On just the third play from scrimmage in the fourth game of the year, Wyoming’s sophomore running back finally broke free for the Cowboys’ first run of more than 20 yards all season.

By the end of the drive, Alexander had already nearly matched his rushing numbers from his first three games combined and by the end of the game he had his second-career 100-yard outing.

It was all part of a plan that began at the beginning of the week and, while it didn’t lead to a victory, the Cowboys’ switch of schemes surely paid off in terms of confidence.

“As far as what people were saying, we were so low in the running game they were just like, ‘Can we run the ball?’” Alexander said this week. “Our offensive line stepped it up big and opened tremendous holes.
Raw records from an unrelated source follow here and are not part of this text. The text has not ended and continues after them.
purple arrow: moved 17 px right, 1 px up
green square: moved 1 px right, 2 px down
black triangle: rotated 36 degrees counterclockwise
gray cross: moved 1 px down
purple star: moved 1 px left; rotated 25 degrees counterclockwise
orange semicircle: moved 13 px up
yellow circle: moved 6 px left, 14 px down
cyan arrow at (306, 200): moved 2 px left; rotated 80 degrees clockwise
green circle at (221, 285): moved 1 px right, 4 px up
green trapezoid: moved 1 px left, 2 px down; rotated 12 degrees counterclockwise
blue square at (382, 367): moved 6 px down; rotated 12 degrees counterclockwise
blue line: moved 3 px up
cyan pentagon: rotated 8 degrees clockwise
“I feel like, as an offensive unit and our run game, we all got a boost.”

The Cowboys entered the 20-14 loss to Air Force with the worst rushing attack in the country in terms of yards per game.
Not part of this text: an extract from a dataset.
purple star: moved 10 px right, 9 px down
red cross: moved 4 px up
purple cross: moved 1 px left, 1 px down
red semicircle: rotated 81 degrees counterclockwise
They only moved up a few spots -- the bottom spot now belongs to Mountain West Conference foe Colorado State -- but more importantly the Pokes averaged more than five yards per carry as they put up 174 yards on the ground.
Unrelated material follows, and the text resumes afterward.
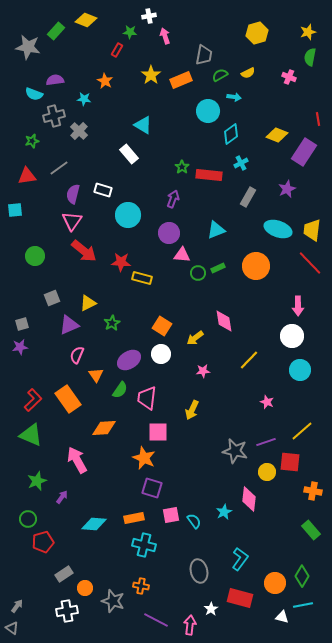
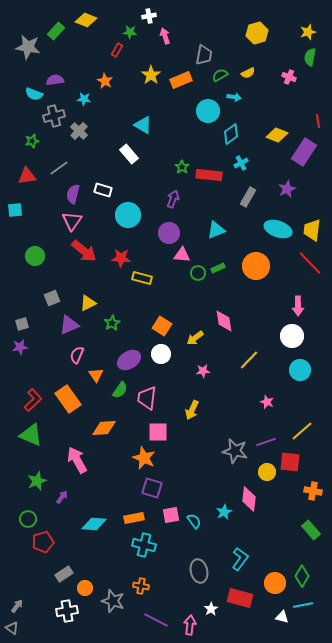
red line at (318, 119): moved 2 px down
red star at (121, 262): moved 4 px up
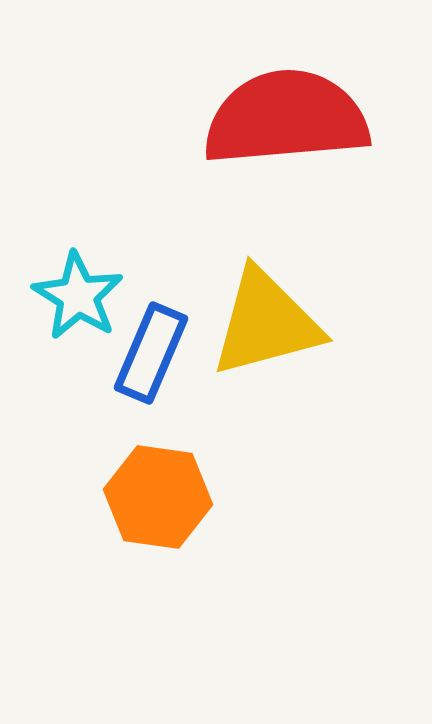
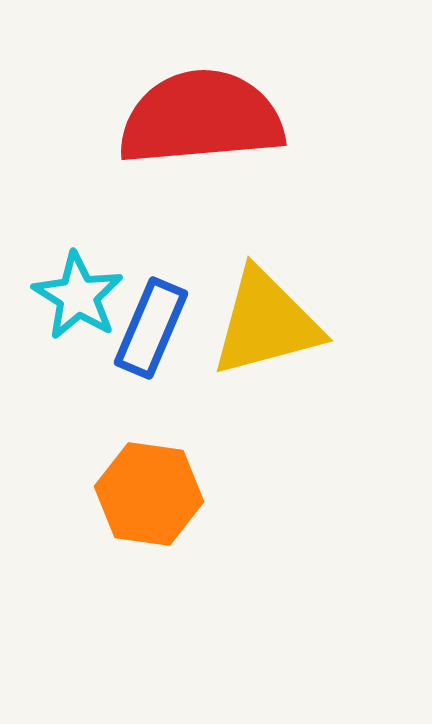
red semicircle: moved 85 px left
blue rectangle: moved 25 px up
orange hexagon: moved 9 px left, 3 px up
“Talking to those guys [on the offensive line] after the game and just feeling the boost that those guys had during the game [was great],” Alexander said. “I just could feel that they had a vibe about them that they had it under control.”

The confidence was clearly growing for Alexander in the first half as well.

While the second half proved tougher, the sophomore running back was finishing his runs with punishing hits on defenders and fighting for more yardage.

“That’s something we’ve talked about, being more physical and ending the runs with violence,” UW running backs coach Jason Ray said. “He’s started to turn over the leaf. I don’t want to say it’s completely turned over.

“Hopefully he’ll continue to improve the rest of the season.”

In other words, it was a step in the right direction across the board.

However, there are certainly still some unanswered questions, like whether the Pokes can put together a strong rushing attack for an entire game?

And perhaps more importantly, can they do it without a nearly wholesale change in scheme that came against Air Force as UW added extra blockers in the form of H-Backs and shortened their splits on the offensive line?

Coach Dave Christensen has said that particular offensive plan was designed specifically to take on the personnel of the Falcons, but whether they can revert completely to a more wide-open spread will be answered on Saturday at Toledo.

“It was a good step in scheme stuff for Air Force,” Ray said. “Even in the spread, Alvester can still find seams and still do the things that we’ve done in the past.”

The more-confident Pokes still have to prove that.